For an illustration, we applied the DWD approach to our Dataset 2 and 3. As expected, we found that it not only corrected batch effects but also removed certain biological signals. The numbers of differentially methylated CpGs associated with the study of interest were all lower compared to the EB corrected data regardless of normalization method used (Additional file 3). Similar to gene expression data, the DWD could change the scale of the methylation data, making the normalized data not directly comparable. It needed to be run two batches at a time and it would be cumbersome when multiple batches are involved.

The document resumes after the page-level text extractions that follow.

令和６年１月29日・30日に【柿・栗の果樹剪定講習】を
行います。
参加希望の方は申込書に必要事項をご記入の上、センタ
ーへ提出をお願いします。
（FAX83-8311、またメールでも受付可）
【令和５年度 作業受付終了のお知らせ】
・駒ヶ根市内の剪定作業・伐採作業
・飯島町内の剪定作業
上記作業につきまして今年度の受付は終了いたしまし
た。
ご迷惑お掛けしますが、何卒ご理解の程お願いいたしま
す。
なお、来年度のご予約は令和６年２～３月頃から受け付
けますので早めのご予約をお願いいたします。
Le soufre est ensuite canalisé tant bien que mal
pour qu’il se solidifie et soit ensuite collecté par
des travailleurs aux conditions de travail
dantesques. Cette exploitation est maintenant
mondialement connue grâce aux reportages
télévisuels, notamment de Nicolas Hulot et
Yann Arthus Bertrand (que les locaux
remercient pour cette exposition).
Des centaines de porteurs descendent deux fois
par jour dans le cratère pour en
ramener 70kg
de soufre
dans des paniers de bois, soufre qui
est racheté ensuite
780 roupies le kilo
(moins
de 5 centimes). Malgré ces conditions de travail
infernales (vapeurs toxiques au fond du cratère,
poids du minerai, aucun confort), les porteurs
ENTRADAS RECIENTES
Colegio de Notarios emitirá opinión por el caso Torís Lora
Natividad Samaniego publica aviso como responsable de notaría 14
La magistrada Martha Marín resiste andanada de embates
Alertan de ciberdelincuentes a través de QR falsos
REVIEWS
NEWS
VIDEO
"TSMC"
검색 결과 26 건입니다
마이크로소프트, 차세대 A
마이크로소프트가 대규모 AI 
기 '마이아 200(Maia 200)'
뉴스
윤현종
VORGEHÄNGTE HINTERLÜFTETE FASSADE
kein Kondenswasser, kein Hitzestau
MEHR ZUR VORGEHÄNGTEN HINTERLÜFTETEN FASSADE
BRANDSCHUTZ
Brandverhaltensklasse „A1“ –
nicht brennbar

It should be emphasized that a good study design is critical for evaluation and correction of batch effects. Samples from different study groups should be randomly or evenly allocated to different batches. If batches and study groups are totally confounded, i.e., one group of samples allocated on one batch and another group of samples on another, it would be impossible to separate batch from biological effects. Normalization might be the only option that can be exercised. With balanced design, batch factor and covariates such as sample group of study can be incorporated for more accurate adjustment.
The procedure of normalization and batch correction in this work is sequential, i.e., normalization is conducted first and batch correction is added subsequently. A comprehensive model that incorporates normalization, batch effect correction, and other important factors such as tissue heterogeneity might lead to a better result as proposed for gene expression microarray . Although this evaluation was based on the Human Methylation27 platform, we expect these principles should be applicable to the new release of the 450 k Infinium Methylation Beadchip as both platforms use the similar Infinium methylation assay. To our experience, this bead based platform is sensitive to batch effects.